We operate to qualify to be taxed as a real estate investment trust (“REIT”) under the Internal Revenue Code of 1986, as amended (the “Internal Revenue Code”). As a REIT, we are required to distribute annually 90% of our taxable income. So long as we continue to qualify as a REIT, we will generally not be subject to U.S. Federal or state corporate taxes on our taxable income to the extent that we distribute all our annual taxable income to our stockholders on a timely basis. It is our intention to distribute 100% of our taxable income within the time limits prescribed by the Internal Revenue Code, which may extend into the subsequent taxable year.
Our principal objective is to provide our stockholders with attractive risk-adjusted returns through a combination of monthly dividends and tangible net book value accretion. We generate income from the interest earned on our investments, net of associated borrowing and hedging costs, and net realized gains and losses on our investment and hedging activities. We fund our investments primarily through borrowings structured as repurchase agreements.

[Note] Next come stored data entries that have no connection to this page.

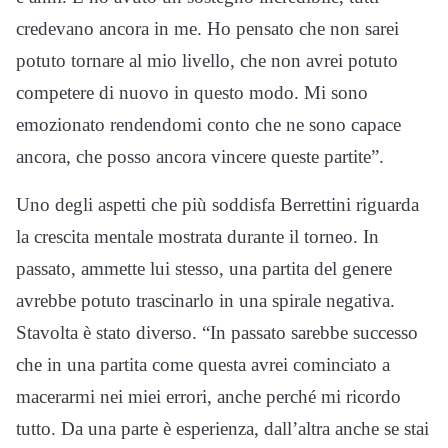
credevano ancora in me. Ho pensato che non sarei
potuto tornare al mio livello, che non avrei potuto
competere di nuovo in questo modo. Mi sono
emozionato rendendomi conto che ne sono capace
ancora, che posso ancora vincere queste partite”.
Uno degli aspetti che più soddisfa Berrettini riguarda
la crescita mentale mostrata durante il torneo. In
passato, ammette lui stesso, una partita del genere
avrebbe potuto trascinarlo in una spirale negativa.
Stavolta è stato diverso. “In passato sarebbe successo
che in una partita come questa avrei cominciato a
macerarmi nei miei errori, anche perché mi ricordo
tutto. Da una parte è esperienza, dall’altra anche se stai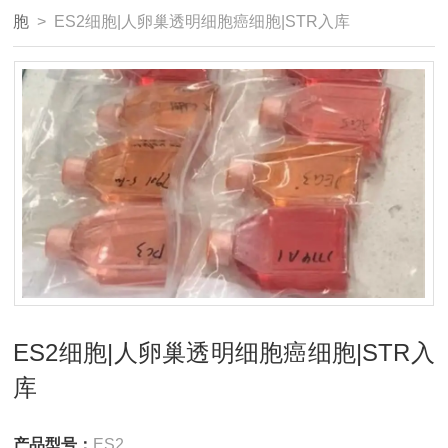
胞
> ES2细胞|人卵巢透明细胞癌细胞|STR入库
ES2细胞|人卵巢透明细胞癌细胞|STR入
库
产品型号：
ES2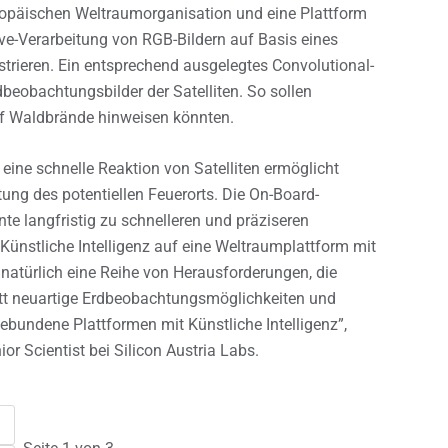
Europäischen Weltraumorganisation und eine Plattform
ve-Verarbeitung von RGB-Bildern auf Basis eines
trieren. Ein entsprechend ausgelegtes Convolutional-
dbeobachtungsbilder der Satelliten. So sollen
f Waldbrände hinweisen könnten.
eine schnelle Reaktion von Satelliten ermöglicht
ng des potentiellen Feuerorts. Die On-Board-
e langfristig zu schnelleren und präziseren
ünstliche Intelligenz auf eine Weltraumplattform mit
natürlich eine Reihe von Herausforderungen, die
tt neuartige Erdbeobachtungsmöglichkeiten und
gebundene Plattformen mit Künstliche Intelligenz”,
or Scientist bei Silicon Austria Labs.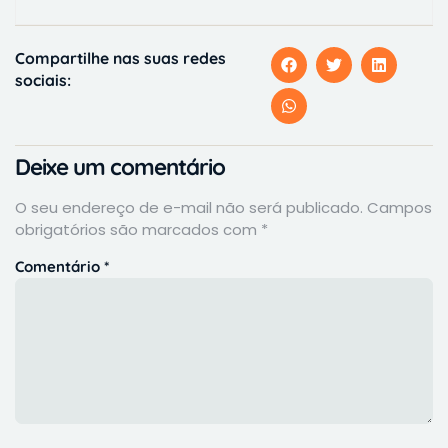
Compartilhe nas suas redes
sociais:
Deixe um comentário
O seu endereço de e-mail não será publicado.
Campos
obrigatórios são marcados com
*
Comentário
*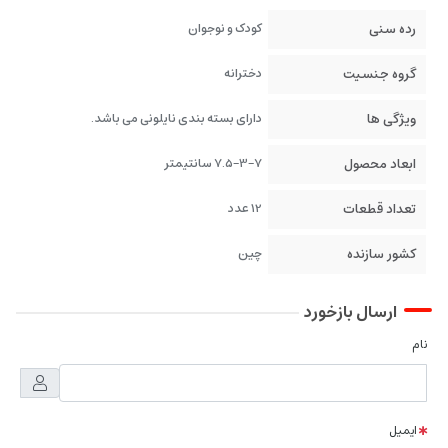
رده سنی
کودک و نوجوان
گروه جنسیت
دخترانه
ویژگی ها
دارای بسته بندی نایلونی می باشد.
ابعاد محصول
7.5-3-7 سانتیمتر
تعداد قطعات
12 عدد
کشور سازنده
چین
ارسال بازخورد
نام
ایمیل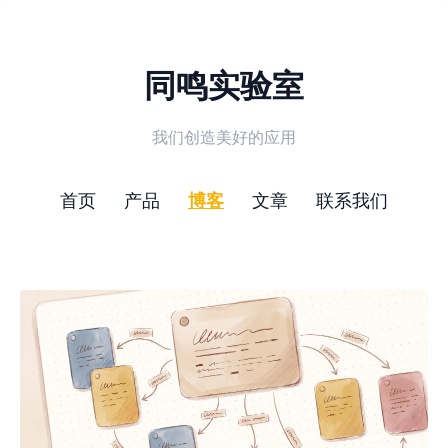
同鸣实验室
我们创造美好的应用
首页
产品
博客
文章
联系我们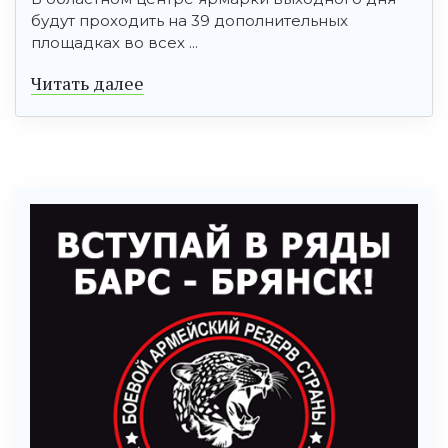
будут проходить на 39 дополнительных
площадках во всех ...
Читать далее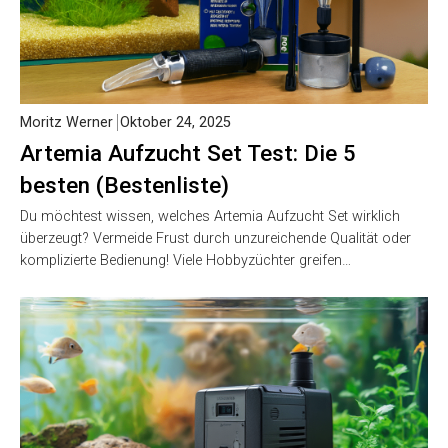
Moritz Werner
Oktober 24, 2025
Artemia Aufzucht Set Test: Die 5
besten (Bestenliste)
Du möchtest wissen, welches Artemia Aufzucht Set wirklich
überzeugt? Vermeide Frust durch unzureichende Qualität oder
komplizierte Bedienung! Viele Hobbyzüchter greifen…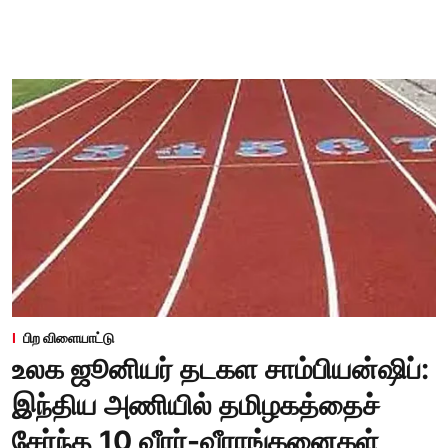
பிற விளையாட்டு
உலக ஜூனியர் தடகள சாம்பியன்ஷிப்:
இந்திய அணியில் தமிழகத்தைச்
சேர்ந்த 10 வீரர்-வீராங்கனைகள்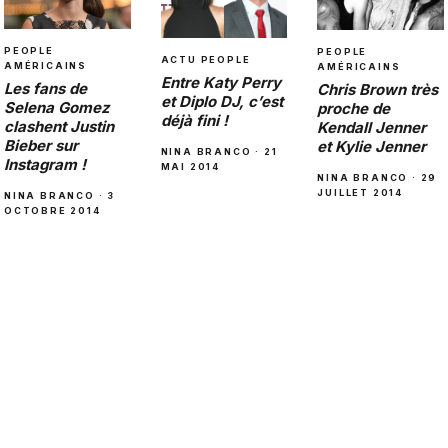
PEOPLE
PEOPLE
ACTU PEOPLE
AMÉRICAINS
AMÉRICAINS
Entre Katy Perry
Les fans de
Chris Brown très
et Diplo DJ, c’est
Selena Gomez
proche de
déjà fini !
clashent Justin
Kendall Jenner
Bieber sur
et Kylie Jenner
NINA BRANCO · 21
Instagram !
MAI 2014
NINA BRANCO · 29
JUILLET 2014
NINA BRANCO · 3
OCTOBRE 2014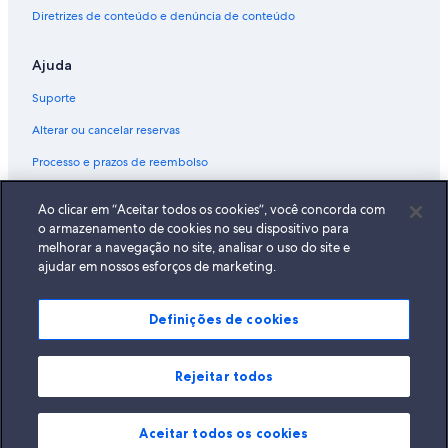
Diretrizes de conteúdo e denúncia de conteúdo
Ajuda
Suporte
Alterar ou cancelar reservas
Processo e prazos de reembolso
Reserve um voo usando um crédito da companhia aérea
Ao clicar em “Aceitar todos os cookies”, você concorda com
Documentos para viagens internacionais
o armazenamento de cookies no seu dispositivo para
melhorar a navegação no site, analisar o uso do site e
ajudar em nossos esforços de marketing.
Definições de cookies
A Expedia, Inc. não se responsabiliza pelo conteúdo dos sites externos.
© 2026 Expedia, Inc., uma empresa do Expedia Group. Todos os direitos
reservados Expedia e o logotipo da Expedia são marcas registradas da
Expedia, Inc.
Rejeitar todos
Aceitar todos os cookies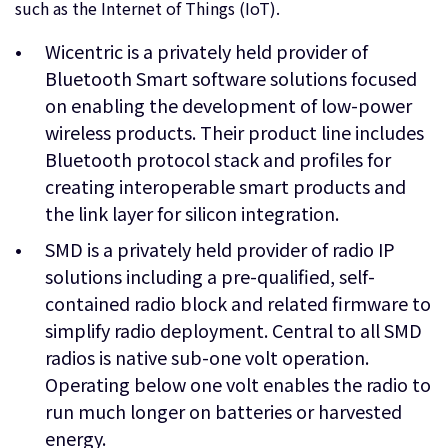
such as the Internet of Things (IoT).
Wicentric is a privately held provider of
Bluetooth Smart software solutions focused
on enabling the development of low-power
wireless products. Their product line includes
Bluetooth protocol stack and profiles for
creating interoperable smart products and
the link layer for silicon integration.
SMD is a privately held provider of radio IP
solutions including a pre-qualified, self-
contained radio block and related firmware to
simplify radio deployment. Central to all SMD
radios is native sub-one volt operation.
Operating below one volt enables the radio to
run much longer on batteries or harvested
energy.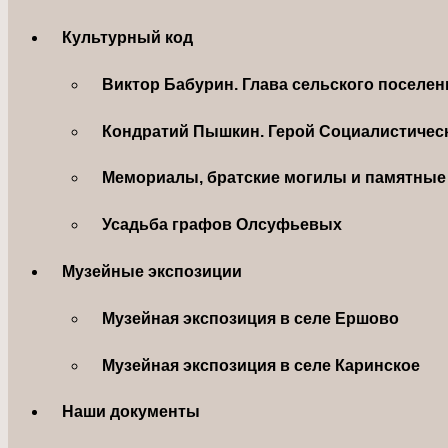
Культурный код
Виктор Бабурин. Глава сельского поселе
Кондратий Пышкин. Герой Социалистическ
Мемориалы, братские могилы и памятные 
Усадьба графов Олсуфьевых
Музейные экспозиции
Музейная экспозиция в селе Ершово
Музейная экспозиция в селе Каринское
Наши документы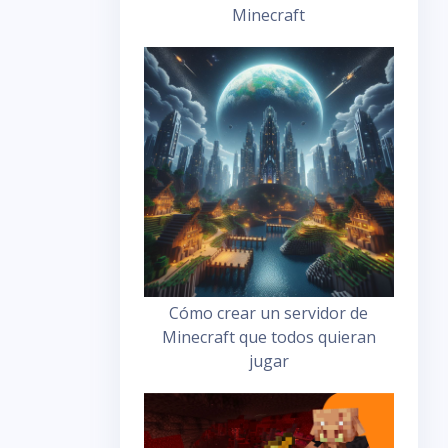
Minecraft
Cómo crear un servidor de
Minecraft que todos quieran
jugar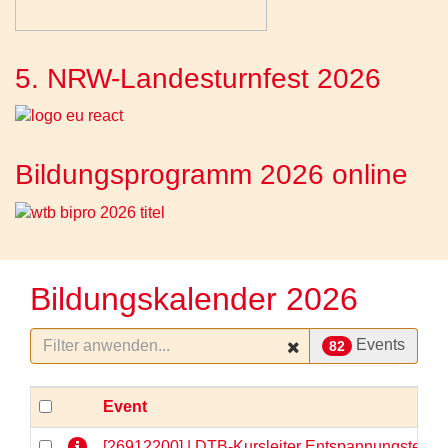
5. NRW-Landesturnfest 2026
Bildungsprogramm 2026 online
Bildungskalender 2026
Events
82
Event
[26912200] | DTB-Kursleiter Entspannungstechni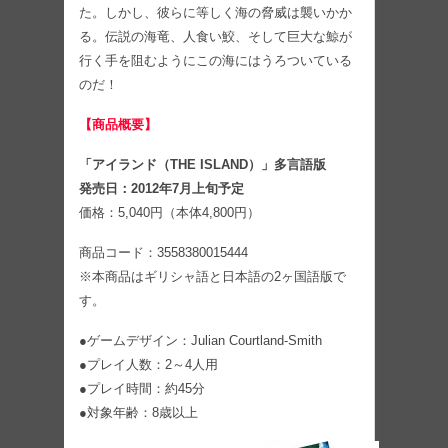
た。しかし、彼らに等しく海の脅威は襲いかか
る。伝説の海竜、人食い鮫、そして巨大な鯨が
行く手を阻むようにこの海にはうろついている
のだ！
【商品概要】
「アイランド（THE ISLAND）」多言語版
発売日：2012年7月上旬予定
価格：5,040円（本体4,800円）
商品コード：3558380015444
※本商品はギリシャ語と日本語の2ヶ国語版で
す。
●ゲームデザイン：Julian Courtland-Smith
●プレイ人数：2～4人用
●プレイ時間：約45分
●対象年齢：8歳以上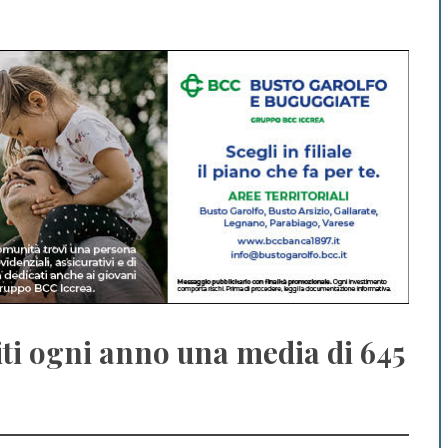
titi ogni anno una media di 645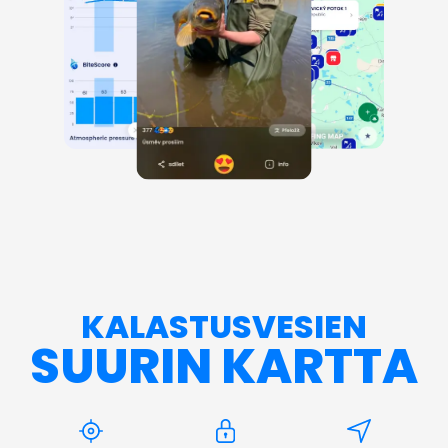
KALASTUSVESIEN
SUURIN KARTTA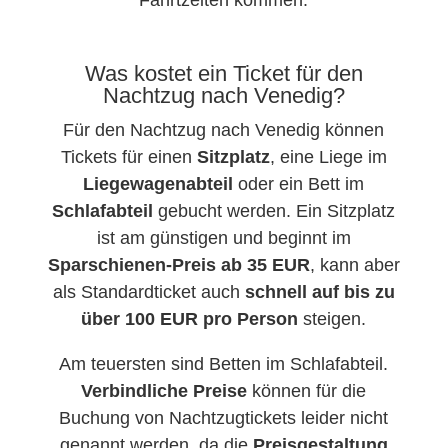
Fahrtzeiten kommen.
Was kostet ein Ticket für den
Nachtzug nach Venedig?
Für den Nachtzug nach Venedig können
Tickets für einen
Sitzplatz
, eine Liege im
Liegewagenabteil
oder ein Bett im
Schlafabteil
gebucht werden. Ein Sitzplatz
ist am günstigen und beginnt im
Sparschienen-Preis ab 35 EUR
, kann aber
als Standardticket auch
schnell auf bis zu
über 100 EUR pro Person
steigen.
Am teuersten sind Betten im Schlafabteil.
Verbindliche Preise
können für die
Buchung von Nachtzugtickets leider nicht
genannt werden, da die
Preisgestaltung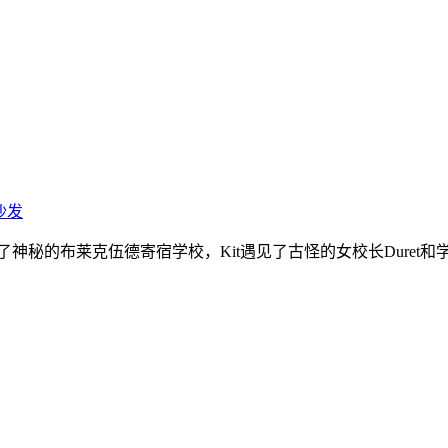
沙发
了神秘的布莱克伍德寄宿学校，Kit遇见了古怪的女校长Duret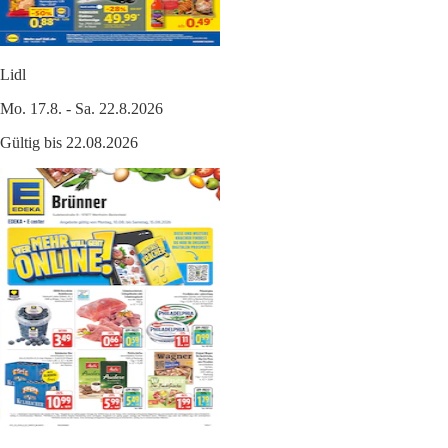
Lidl
Mo. 17.8. - Sa. 22.8.2026
Gültig bis 22.08.2026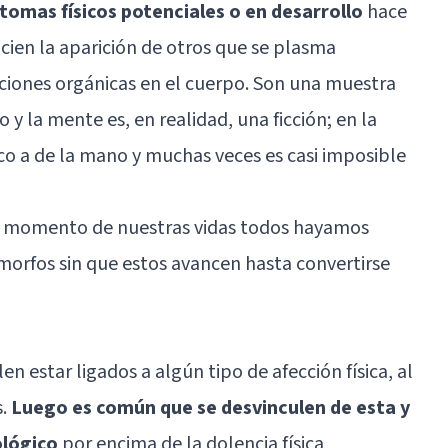
tomas físicos potenciales o en desarrollo
hace
cien la aparición de otros que se plasma
ciones orgánicas en el cuerpo. Son una muestra
o y la mente es, en realidad, una ficción; en la
ico a de la mano y muchas veces es casi imposible
n momento de nuestras vidas todos hayamos
rfos sin que estos avancen hasta convertirse
 estar ligados a algún tipo de afección física, al
s.
Luego es común que se desvinculen de esta y
ológico
por encima de la dolencia física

On November 9, 2018, we announced a cash dividend of $0.18 per share of common stock for November 2018 and an estimated tangible net book value of $16.94 per common share as of October 31, 2018. The dividend is payable on December 10, 2018 to stockholders of record as of November 30, 2018. The shares of common stock purchased in this offering will be delivered before the record date, and thus, to the extent that such shares continue to be held at the record date, the holder of such shares will be entitled to receive this dividend.
Our Corporate Information
We are a Delaware corporation formed on January 7, 2008. We commenced operations on May 20, 2008 following the completion of our initial public offering. Our principal place of business is located at 2 Bethesda Metro Center, 12th Floor, Bethesda, Maryland 20814, and our telephone number is (301) 968-9300. We maintain a website that can be accessed at http://www.AGNC.com. The information found on, or otherwise accessible through, our website is not incorporated into, and does not form a part of, this prospectus supplement or any other report or document we file with or furnish to Securities and Exchange Commission, or the SEC.